A small pigeon stands on the front step of Naomi’s house staring at her as Prue struggles in her arms.
        The bird has made two attempts to fly away but there’s something wrong with it. Its head bobs as if it might fall off its neck at any moment. Naomi hates birds. In corporate seminars and team-building exercises in her past life, whenever she had to reveal a ‘fun fact’ about herself, she would always tell everyone about a poem she wrote when she was a teenager about the pigeons on the seafront in Bournemouth and how much she hated them. It talked about their eyes being the colour of fire but without warmth. ‘Cold, soulless and dripping with desperation.’ The poem wasn’t very good. She’d found the original in a school textbook a year ago and posted it on Instagram, it got a lot of likes.

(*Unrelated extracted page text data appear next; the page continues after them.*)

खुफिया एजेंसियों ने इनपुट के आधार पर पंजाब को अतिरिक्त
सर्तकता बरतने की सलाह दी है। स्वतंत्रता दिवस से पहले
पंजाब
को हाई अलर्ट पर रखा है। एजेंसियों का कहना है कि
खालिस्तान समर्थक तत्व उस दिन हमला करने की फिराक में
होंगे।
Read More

        In addition to Prue, Naomi’s carrying her little girl’s nursery rucksack and a full canvas shopping bag. They’re half an hour late for Prue’s afternoon nap because Naomi thought her baby bag had been stolen at Ladybird’s Landing. It hadn’t; Lara found it on the changing tables in the ladies’ toilets. She wants to scream out for Charlie but he’s at the top of the house and wouldn’t hear her. This is his fault. He’s been shooting them during the day when she’s not there, this is probably one that he only managed to maim. Prue’s gone quiet. She loves animals but she can sense this one’s wounded and has the potential for malignancy. She squirms higher on to her mum’s shoulder and a wellington-booted foot kicks into Naomi’s ribs making her grunt in pain and drop the shopping bag on to the front path.
        Naomi is exhausted. The biennial’s six months away so she’s having to work in the evenings after Prue’s bedtime and, due to the builders layering endless barrels of cement on to the walls in the basement, she’s wiping away cement dust from the whole of the ground floor three or four times a day.

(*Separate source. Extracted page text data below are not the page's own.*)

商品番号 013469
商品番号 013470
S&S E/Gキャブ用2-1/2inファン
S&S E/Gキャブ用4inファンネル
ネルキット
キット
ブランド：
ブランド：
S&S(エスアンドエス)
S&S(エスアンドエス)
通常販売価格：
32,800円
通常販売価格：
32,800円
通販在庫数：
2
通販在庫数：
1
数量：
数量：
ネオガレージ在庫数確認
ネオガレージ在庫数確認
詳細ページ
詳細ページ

        Tiredness has slowed her, as if her mind and muscles are steeped in molasses. When she’s looking after Prue she can’t find the energy to engage with her properly, the best she can manage is sitting in a circle with her cuddly toys and being the least enthusiastic guest at her tea party. In the evenings she can’t face talking about logistics with Charlie so the builders are doing things they haven’t been asked to, cutting corners most likely. In the last few weeks the fridge somehow never has more than some browning green beans, a bag of radishes and a jar of mango chutney that she’s been giving far more attention than she should. It’s just spicy jam, she’s been telling herself as she spoons it on to partially thawed crumpets.
        She’s been thinking about Sean. Waking up between four and five every day and as the mist of sleep clears he is the first figure that slinks into her head. She gets the chemical kick she got every time she used to see him at The Bank of Friendship and then there is no hope for her sleeping. So she spends the next hour and a half, before Charlie’s alarm bleats into life at six thirty, trying not to think about the man she had sex with in a swimming-pool changing room. Sean’s absence has intensified her memory of him and distilled their moments together into absolute clarity. Yet her recollections of him feel distinct from other parts of her past, like they didn’t really happen to her, scenes from a film she saw many years ago that have stayed with her. She has managed to both forget him and put him on a pedestal. The mind’s capacity to lie to itself is extraordinary. She and Charlie visited Auschwitz together as part of a city break to Krakow. They barely talked while they walked round the museum and the gas chambers, but in their hire car on the way back to their hotel, they laughed and joked and sang along to a David Guetta song on the radio. Being there amongst that horror, didn’t feel real, like they had woken up from a horrible nightmare. Their subconscious did that little clean-up job without their permission and it’s clear that it can do the same thing for our own behaviour, however appalling.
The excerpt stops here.